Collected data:
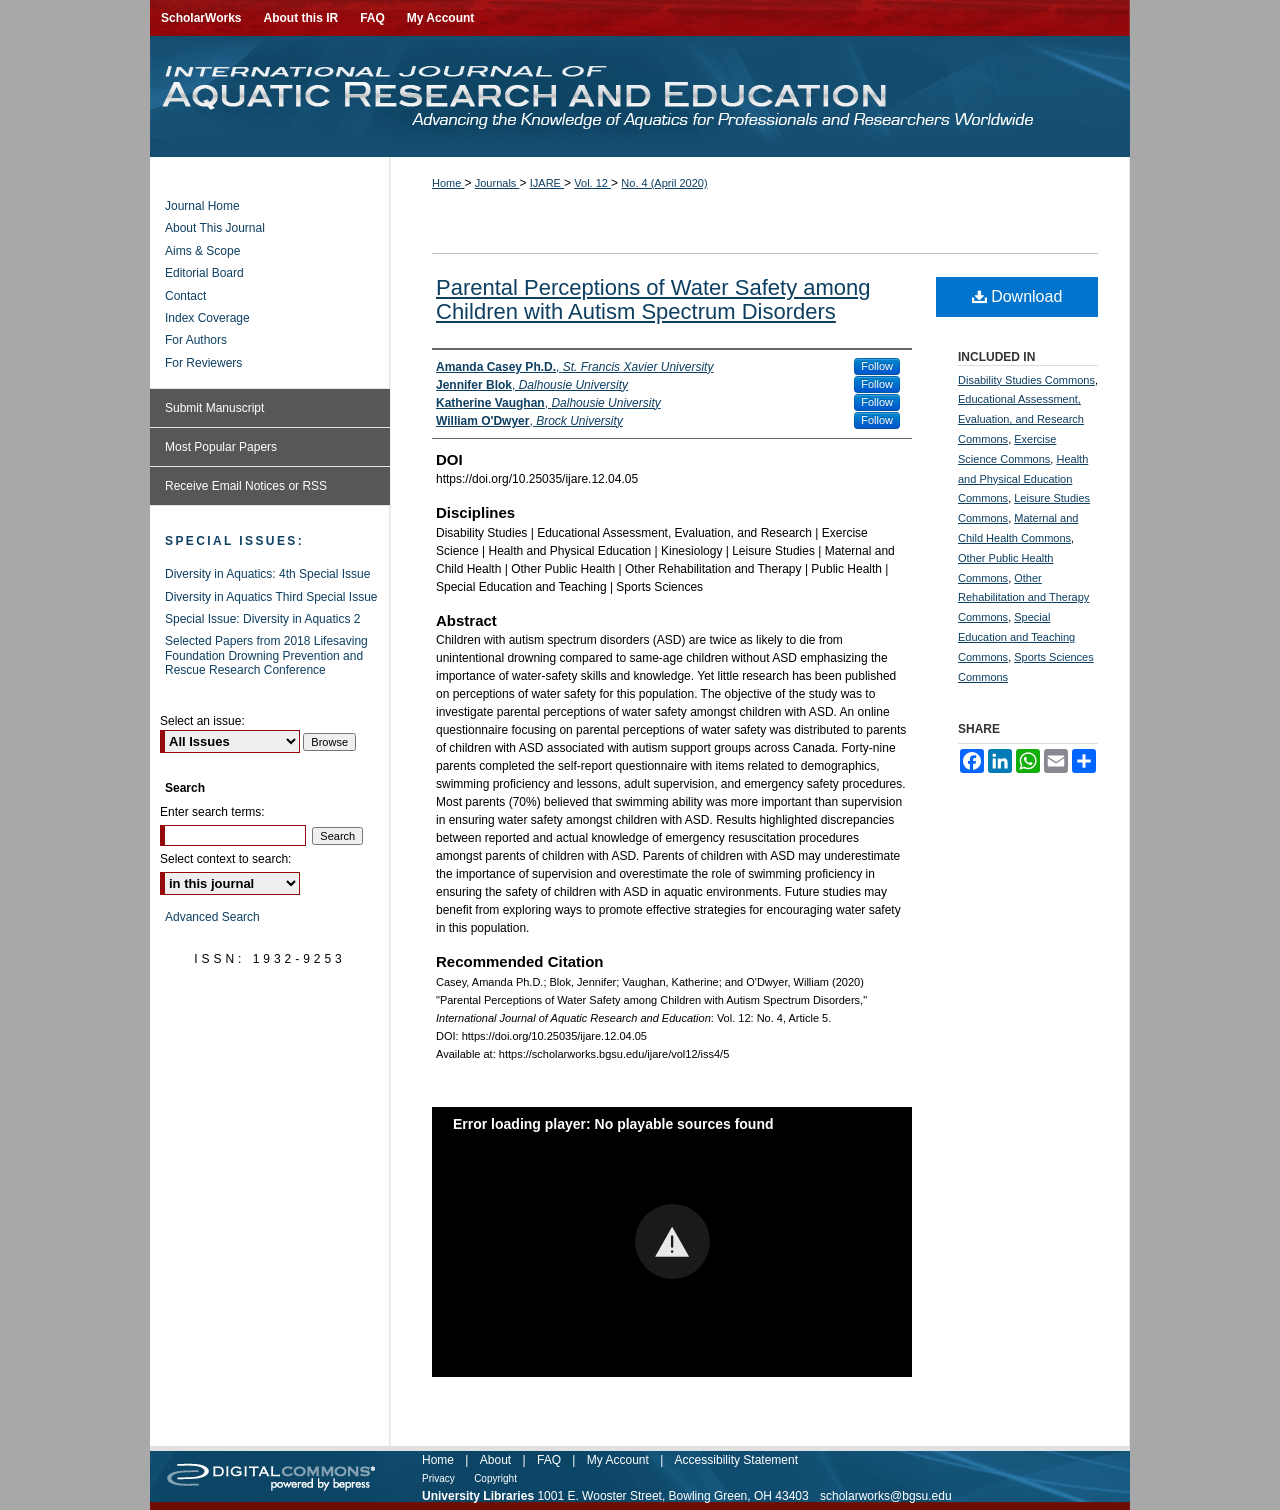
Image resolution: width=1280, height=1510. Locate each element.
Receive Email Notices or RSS (246, 486)
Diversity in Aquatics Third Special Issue (271, 597)
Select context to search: (225, 859)
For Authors (196, 340)
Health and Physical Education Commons (1023, 479)
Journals (497, 183)
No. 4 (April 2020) (664, 183)
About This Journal (215, 228)
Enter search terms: (212, 812)
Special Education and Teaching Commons (1016, 637)
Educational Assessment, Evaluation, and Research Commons (1021, 419)
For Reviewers (203, 363)
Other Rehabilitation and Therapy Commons (1023, 598)
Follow (877, 366)
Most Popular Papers (221, 447)
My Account (618, 1460)
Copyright (495, 1478)
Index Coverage (207, 318)
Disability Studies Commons (1026, 380)
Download (1017, 296)
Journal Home (202, 206)
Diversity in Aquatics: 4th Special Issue (267, 574)
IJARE (547, 183)
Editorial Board (204, 273)
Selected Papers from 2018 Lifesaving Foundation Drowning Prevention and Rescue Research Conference (266, 655)
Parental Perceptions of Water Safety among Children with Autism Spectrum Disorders (653, 299)
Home (448, 183)
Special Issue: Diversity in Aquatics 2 (262, 619)
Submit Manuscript (214, 408)
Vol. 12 (592, 183)
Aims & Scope (202, 251)
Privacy (438, 1478)
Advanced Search (212, 917)
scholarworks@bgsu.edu (886, 1496)
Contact (185, 296)
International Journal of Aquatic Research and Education (640, 96)
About (495, 1460)
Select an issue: (202, 721)
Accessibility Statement (736, 1460)
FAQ (549, 1460)
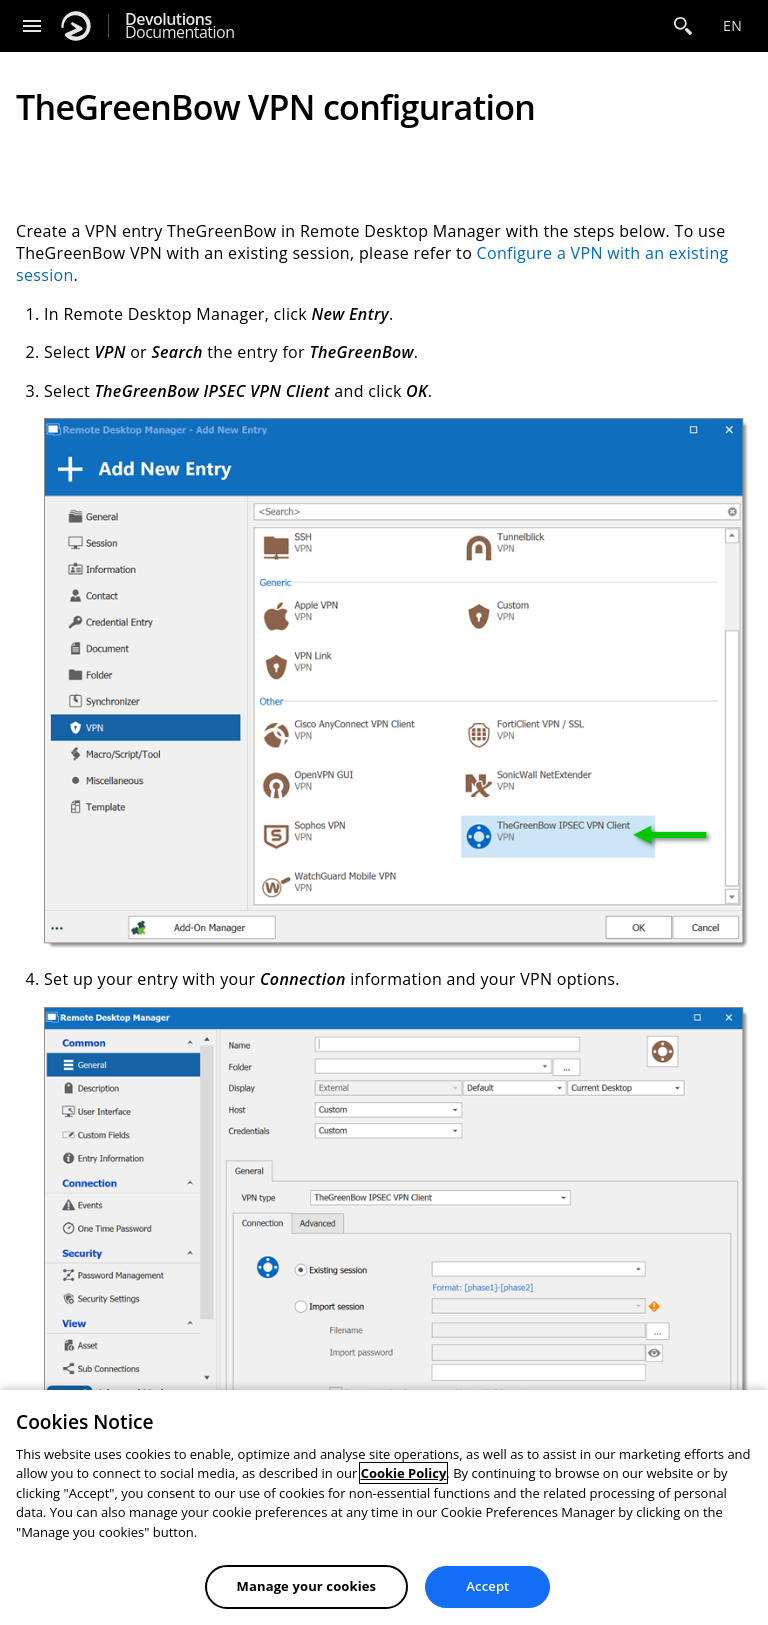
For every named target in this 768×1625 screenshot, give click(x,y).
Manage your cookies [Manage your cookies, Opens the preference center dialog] (307, 1586)
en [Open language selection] (732, 25)
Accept (487, 1586)
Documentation (179, 26)
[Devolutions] (76, 26)
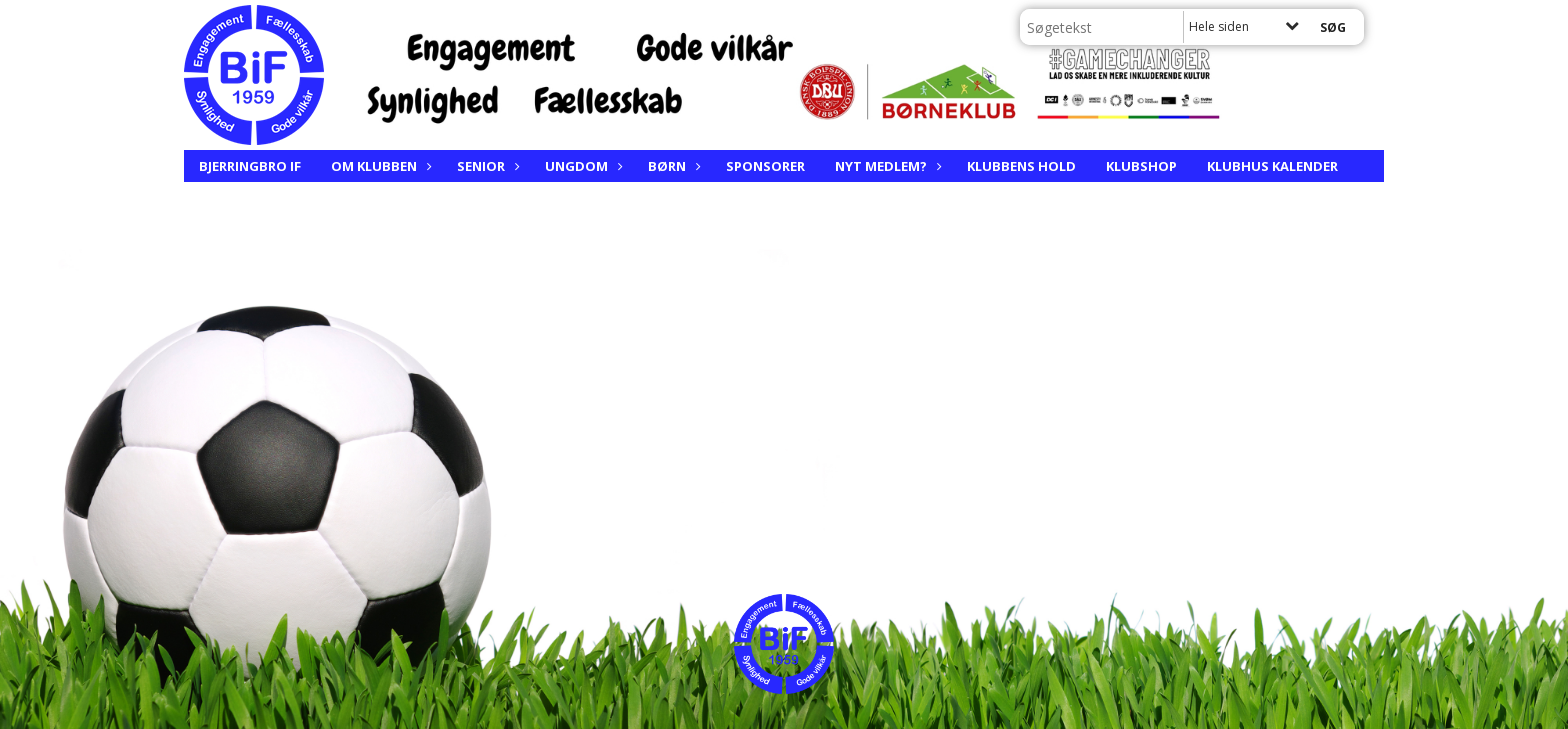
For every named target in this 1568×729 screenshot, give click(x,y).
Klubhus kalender (1272, 166)
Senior (486, 166)
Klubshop (1141, 166)
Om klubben (379, 166)
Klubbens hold (1021, 166)
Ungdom (581, 166)
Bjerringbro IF (250, 166)
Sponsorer (765, 166)
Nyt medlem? (886, 166)
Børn (672, 166)
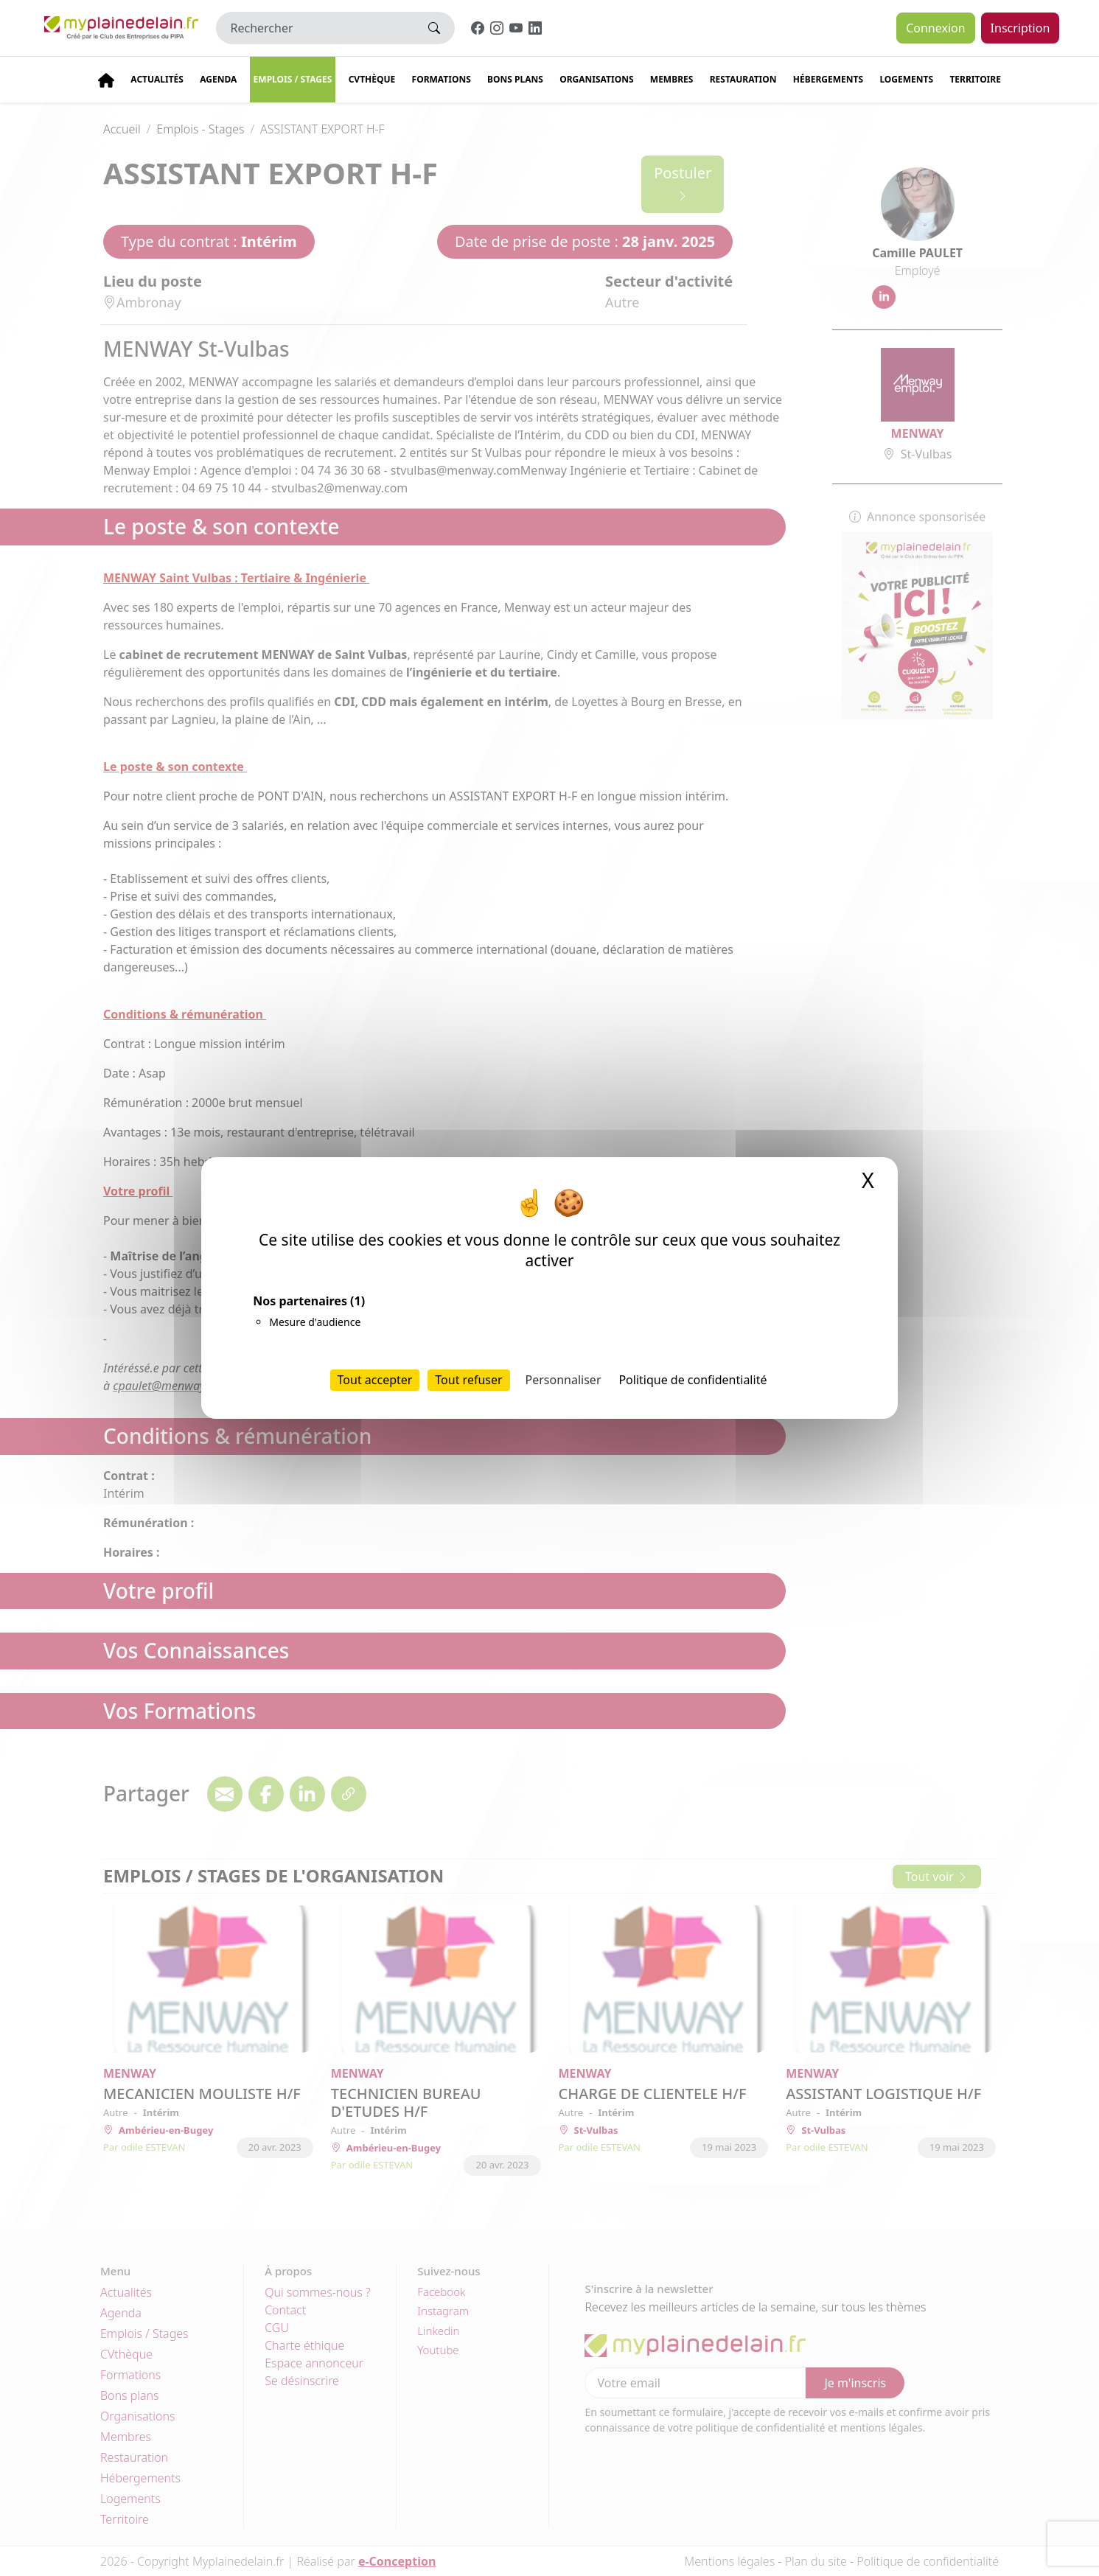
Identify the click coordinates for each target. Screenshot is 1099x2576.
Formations (441, 79)
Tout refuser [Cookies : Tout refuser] (468, 1380)
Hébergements (828, 79)
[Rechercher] (315, 28)
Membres (672, 79)
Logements (906, 79)
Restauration (743, 79)
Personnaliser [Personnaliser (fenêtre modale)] (563, 1380)
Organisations (596, 79)
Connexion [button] (935, 28)
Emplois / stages (293, 79)
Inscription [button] (1020, 28)
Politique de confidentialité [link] (692, 1380)
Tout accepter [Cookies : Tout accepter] (375, 1380)
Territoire (975, 79)
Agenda (218, 79)
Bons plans (515, 79)
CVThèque (372, 79)
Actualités (157, 79)
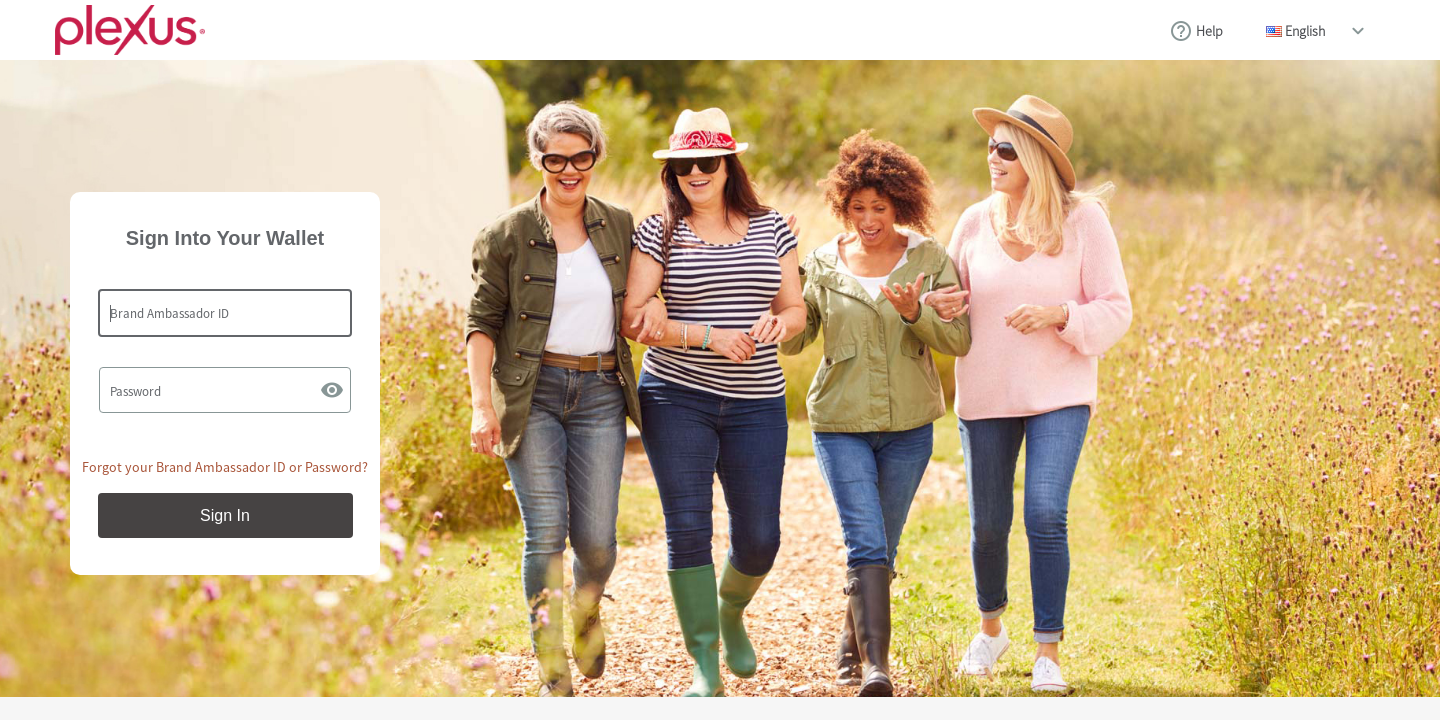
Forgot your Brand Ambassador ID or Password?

*Assignment*. Word for word, write out the lines from the top of the records above down to the line holding "Selected Papers from", inclusive, but not the pictures.

*Answer section*.
Image resolution: width=1280, height=1510. Locate each element.
Receive Email Notices or RSS (246, 486)
Diversity in Aquatics Third Special Issue (271, 597)
Select context to search: (225, 859)
For Authors (196, 340)
Health and Physical Education Commons (1023, 479)
Journals (497, 183)
No. 4 (April 2020) (664, 183)
About This Journal (215, 228)
Enter search terms: (212, 812)
Special Education and Teaching Commons (1016, 637)
Educational Assessment, Evaluation, and Research Commons (1021, 419)
For Reviewers (203, 363)
Other Rehabilitation and Therapy Commons (1023, 598)
Follow (877, 366)
Most Popular Papers (221, 447)
My Account (618, 1460)
Copyright (495, 1478)
Index Coverage (207, 318)
Disability Studies Commons (1026, 380)
Download (1017, 296)
Journal Home (202, 206)
Diversity in Aquatics: 4th Special Issue (267, 574)
IJARE (547, 183)
Editorial Board (204, 273)
Selected Papers from 2018 Lifesaving Foundation Drowning Prevention and Rescue Research Conference (266, 655)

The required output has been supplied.